Directions: Transcribe every entry exactly, with nothing added or left out.

Segment Start: Entries shown

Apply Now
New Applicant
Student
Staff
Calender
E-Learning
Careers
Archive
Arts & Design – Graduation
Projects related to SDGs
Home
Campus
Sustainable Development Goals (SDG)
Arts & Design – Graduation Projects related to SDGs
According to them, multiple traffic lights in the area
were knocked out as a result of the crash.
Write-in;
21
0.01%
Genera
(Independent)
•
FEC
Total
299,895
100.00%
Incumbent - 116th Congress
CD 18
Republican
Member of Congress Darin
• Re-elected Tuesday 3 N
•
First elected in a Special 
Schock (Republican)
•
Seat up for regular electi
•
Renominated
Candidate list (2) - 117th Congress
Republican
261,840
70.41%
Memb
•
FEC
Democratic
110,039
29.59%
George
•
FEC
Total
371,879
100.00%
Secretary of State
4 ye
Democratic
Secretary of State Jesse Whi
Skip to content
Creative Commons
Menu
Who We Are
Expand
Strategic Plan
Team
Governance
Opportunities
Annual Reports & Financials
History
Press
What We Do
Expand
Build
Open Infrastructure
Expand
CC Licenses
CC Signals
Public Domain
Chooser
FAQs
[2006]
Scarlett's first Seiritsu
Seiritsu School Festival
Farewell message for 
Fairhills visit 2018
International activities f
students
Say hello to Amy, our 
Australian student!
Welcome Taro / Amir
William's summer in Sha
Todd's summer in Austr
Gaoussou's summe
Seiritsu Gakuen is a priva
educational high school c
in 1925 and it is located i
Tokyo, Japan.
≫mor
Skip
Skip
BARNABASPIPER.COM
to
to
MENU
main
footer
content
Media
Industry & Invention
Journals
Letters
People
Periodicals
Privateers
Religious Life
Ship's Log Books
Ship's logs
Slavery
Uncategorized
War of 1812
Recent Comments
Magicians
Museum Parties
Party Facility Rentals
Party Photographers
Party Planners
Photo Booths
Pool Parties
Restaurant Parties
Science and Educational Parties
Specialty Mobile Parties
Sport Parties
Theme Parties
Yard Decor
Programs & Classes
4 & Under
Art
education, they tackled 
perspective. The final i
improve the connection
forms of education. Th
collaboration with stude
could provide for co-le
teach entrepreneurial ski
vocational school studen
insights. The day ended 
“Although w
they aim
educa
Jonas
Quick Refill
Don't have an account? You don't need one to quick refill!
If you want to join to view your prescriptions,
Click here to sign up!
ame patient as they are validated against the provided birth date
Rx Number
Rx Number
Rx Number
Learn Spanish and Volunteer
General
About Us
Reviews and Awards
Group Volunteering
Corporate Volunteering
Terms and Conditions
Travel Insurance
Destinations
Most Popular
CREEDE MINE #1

Segment End: Entries shown

Answer space:
Apply Now
New Applicant
Student
Staff
Calender
E-Learning
Careers
Archive
Arts & Design – Graduation
Projects related to SDGs
Home
Campus
Sustainable Development Goals (SDG)
Arts & Design – Graduation Projects related to SDGs
According to them, multiple traffic lights in the area
were knocked out as a result of the crash.
Write-in;
21
0.01%
Genera
(Independent)
•
FEC
Total
299,895
100.00%
Incumbent - 116th Congress
CD 18
Republican
Member of Congress Darin
• Re-elected Tuesday 3 N
•
First elected in a Special 
Schock (Republican)
•
Seat up for regular electi
•
Renominated
Candidate list (2) - 117th Congress
Republican
261,840
70.41%
Memb
•
FEC
Democratic
110,039
29.59%
George
•
FEC
Total
371,879
100.00%
Secretary of State
4 ye
Democratic
Secretary of State Jesse Whi
Skip to content
Creative Commons
Menu
Who We Are
Expand
Strategic Plan
Team
Governance
Opportunities
Annual Reports & Financials
History
Press
What We Do
Expand
Build
Open Infrastructure
Expand
CC Licenses
CC Signals
Public Domain
Chooser
FAQs
[2006]
Scarlett's first Seiritsu
Seiritsu School Festival
Farewell message for 
Fairhills visit 2018
International activities f
students
Say hello to Amy, our 
Australian student!
Welcome Taro / Amir
William's summer in Sha
Todd's summer in Austr
Gaoussou's summe
Seiritsu Gakuen is a priva
educational high school c
in 1925 and it is located i
Tokyo, Japan.
≫mor
Skip
Skip
BARNABASPIPER.COM
to
to
MENU
main
footer
content
Media
Industry & Invention
Journals
Letters
People
Periodicals
Privateers
Religious Life
Ship's Log Books
Ship's logs
Slavery
Uncategorized
War of 1812
Recent Comments
Magicians
Museum Parties
Party Facility Rentals
Party Photographers
Party Planners
Photo Booths
Pool Parties
Restaurant Parties
Science and Educational Parties
Specialty Mobile Parties
Sport Parties
Theme Parties
Yard Decor
Programs & Classes
4 & Under
Art
education, they tackled 
perspective. The final i
improve the connection
forms of education. Th
collaboration with stude
could provide for co-le
teach entrepreneurial ski
vocational school studen
insights. The day ended 
“Although w
they aim
educa
Jonas
Quick Refill
Don't have an account? You don't need one to quick refill!
If you want to join to view your prescriptions,
Click here to sign up!
ame patient as they are validated against the provided birth date
Rx Number
Rx Number
Rx Number
Learn Spanish and Volunteer
General
About Us
Reviews and Awards
Group Volunteering
Corporate Volunteering
Terms and Conditions
Travel Insurance
Destinations
Most Popular
CREEDE MINE #1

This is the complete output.